The answer is: no. We may have to agree with those
theologians, who think that the alternative for not only
christianity, but also for secular humanism, is not atheism or
plain materialism, but gnosticim that has repeatedly surfaced
over the centuries. According to this view, gnosticism is the
only real rival of christianity (and of so-called secular
humanism). This certainly applies to our time, according to for
example the theologian J.B. Metz, who claims that the incurable
religious animal 'man', substitutes the christian
Gotteskrise and the incertainties it has brought
along for a new Gottesförmigkeit. In other words: by
belief in powers and realities, which have a divine yet immanent
character.
Such a point of view is supported by a remarkable phenomenon.

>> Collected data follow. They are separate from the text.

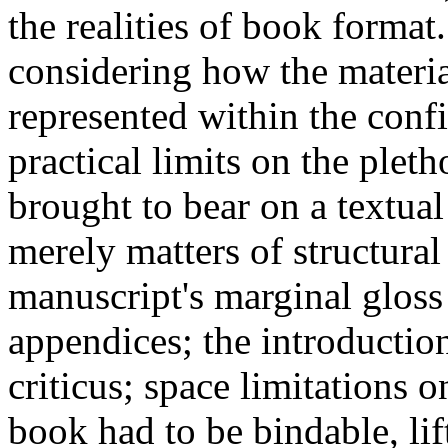
the realities of book format
considering how the materia
represented within the conf
practical limits on the plet
brought to bear on a textua
merely matters of structural 
manuscript's marginal gloss
appendices; the introduction
criticus; space limitations 
book had to be bindable, lif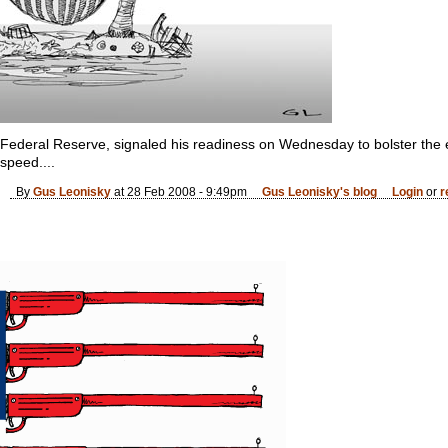
 Federal Reserve, signaled his readiness on Wednesday to bolster th
 speed....
By
Gus Leonisky
at 28 Feb 2008 - 9:49pm
Gus Leonisky's blog
Login
or
r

Not so long ago we were able to see - literally 'see', because it
was on television -, that the ideology of 'The Course', converted
into psychological advice is least of all the business of a small
scholarly or intellectual elite. On the contrary, the central
ideas of 'The Course' turn out to work very well for masses of
people who psychologically and existentially wrestle with the
unsatisfactory and disturbing aspects of modern life, and who
doesnt? This is about Marianne Williamson, author of
A Return to Love, mega-star in the area of
spirituality and the new way of thinking. A Return to
Love is a practical psychological handbook entirely based
on the principles of 'The Course'. In 1992, it was on top of the
non-fiction bestsellers-list of the United States for no less
than seventeen weeks. Williamson herself appeared in that year
twice on the Oprah Winfrey Show, the first time even a whole
hour. And Oprah loved it! She told the viewers that she had
purchased a thousand copies of the book to give to friends and
staff members (and after the hamburger case everybody knows what
kind of effect her opinion about something can have). Meanwhile
the book has been translated into many languages, among others
into Dutch by the publishing company De zaak.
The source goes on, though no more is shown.